Highways and main streets are generally paved, but secondary streets are not. Utilities and public services are subject to outages, and are especially unreliable or unavailable in the smaller towns and rural areas. The wide gap between those who have resources and those that don’t is punctuated by the use of private uniformed and armed guards with rifles strapped to their backs who patrol the streets to protect upscale neighborhoods and enclaves.
There was one particularly unforgettable visit to La Chureca landfill in Managua. Hundreds of families actually live in the dump, make their living and farm their animals there. Men, women and children chase after the trucks as they come in to dump their fresh trash loads into great mounds of debris across acres of open trash piles in order to find anything edible, anything of value that they might be able to sell, trade, use, wear or eat. They forage for food, prepare found food, make shelters, and sleep in the dump. Just as disturbing and even more heart-wrenching is the fact that there are an estimated fifteen thousand “street children,” ages 7 to 15, living in the streets of Managua, without support, without education, and without homes, easy prey for exploitation on so many levels.

We saw it all in Nicaragua, scenes that I can never unsee, nor do I ever want to forget.
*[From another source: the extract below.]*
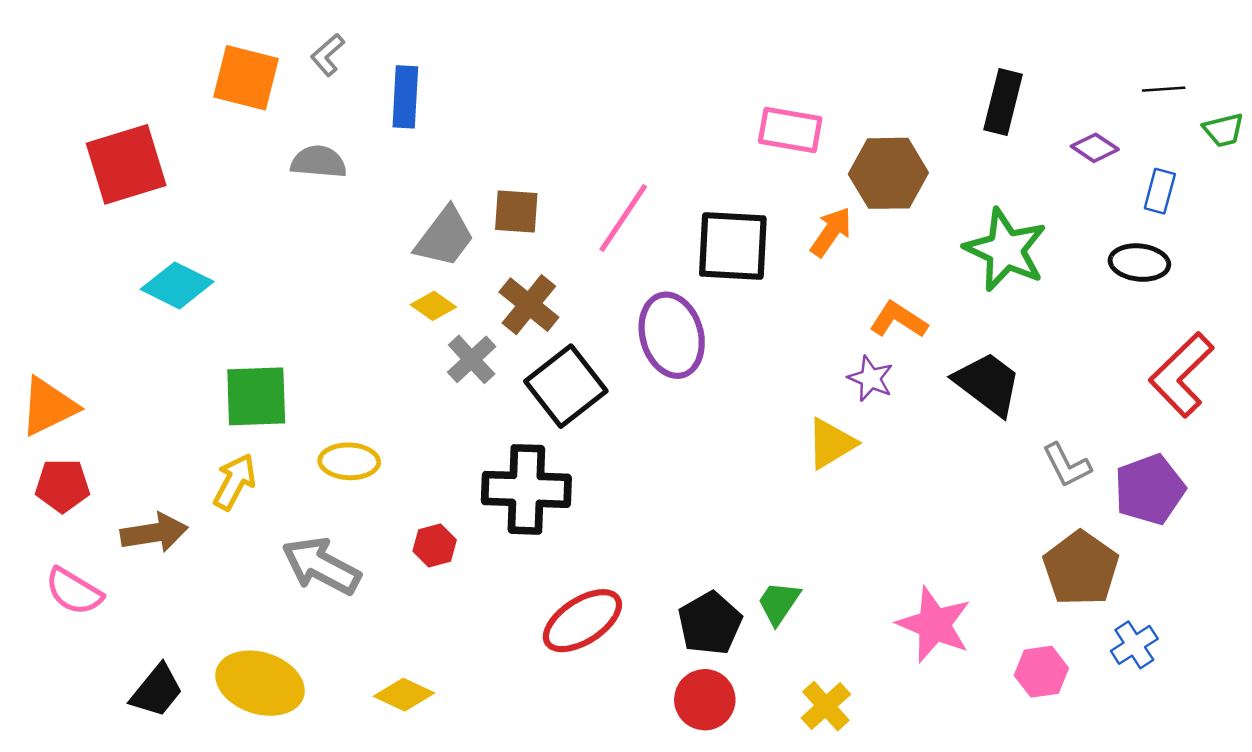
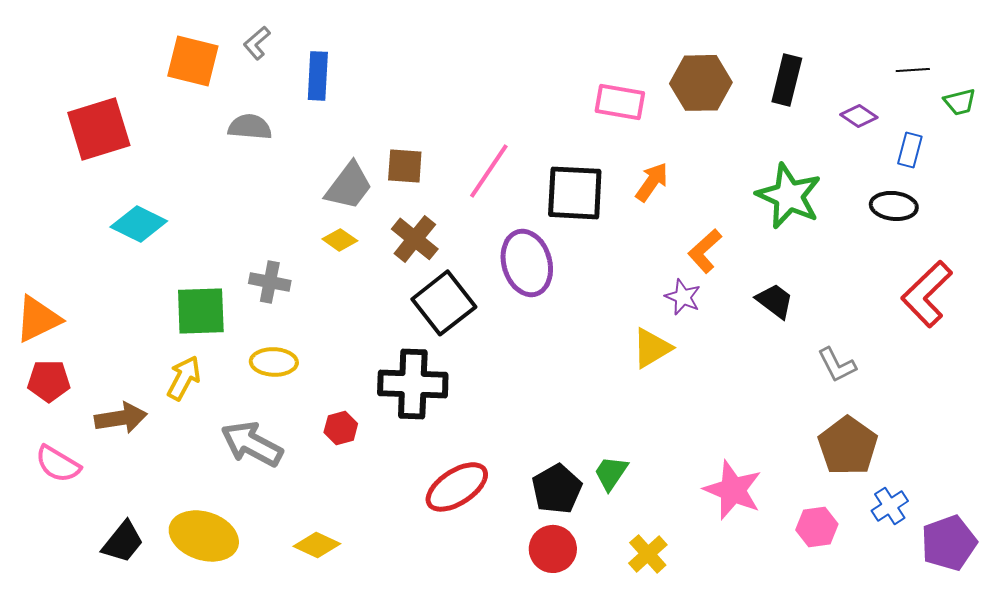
brown hexagon: (888, 173) -> (701, 83), moved
orange L-shape: (899, 320) -> (705, 251), turned -75
gray cross: (472, 359) -> (270, 282), moved, turned -36
black trapezoid: (988, 384) -> (775, 301), size x0.7
purple pentagon: (1150, 489) -> (949, 543), moved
We saw the most extreme conditions – the poorest of the poor, the most exploited, the most downtrodden and degraded. And we were witness to the best of humanity as well - folks coming together in common support with open hearts, building goodwill and trust, strengthening the fabric of society with kindness, compassion, dignity and respect.
The Nicaraguans have seen it all too. Indigenous tribes settled Tipitapa long before the Spanish colonialists “founded” the region in 1755. They have lived through both Spanish and English colonial rule, including a one-year stint by the American physician, lawyer and mercenary William Walker who installed himself as President of Nicaragua in 1856 and in that brief year re-instituted slavery and invoked English as the national language. An uprising and military coalition led by Costa Rica forced him to resign the next year. His ill-considered effort to re-conquer Central America three years later resulted in his arrest and execution by the Honduran government.
US intervention in the internal affairs of Nicaragua continued to destabilize the country, seguing into a military coup by Anastasio Somoza García who seized power and whose family ruled the country for 44 years. The Sandinista revolution of the 1960’s and 70’s finally toppled the Somoza dictatorship, defeating the US-backed Contras, and leading to the revolutionary government of Daniel Ortega. There have been elections and various presidents voted in and out of power since then: Violeta Chamorro, Arnoldo Aleman, Enrique Bolanos and again Daniel Ortega who is still in power, now co-leading the country as of this year with his wife, Rosario Murillo.
This mighty nation has survived hundreds of years of despotic rule and revolution, alternating cycles of tyranny and liberation. And through it all, the beautiful people of Tipitapa and Nicaragua have made their own way, surviving in spite of the crushing tides of power and domination, like their whimsical national bird, the turquoise-browed motmot, or guardabarranco, the “guard of the ravine,” otherwise known as the “clock bird,” wagging its tail like a pendulum marks time, and guarding its territory with a wise and patient brow.
The story flew into realms I did not expect, historic and both beautiful threaded by the beauty of the bird! Great!
What an amazing account. I can’t get the images of people living in the dump and foraging for their food there… and the children. What an interesting and informative article. It makes it so clear why so many people take on impossibly dangerous journeys in hope of a life over the rainbow. Thanks, Eve, for this. So well written.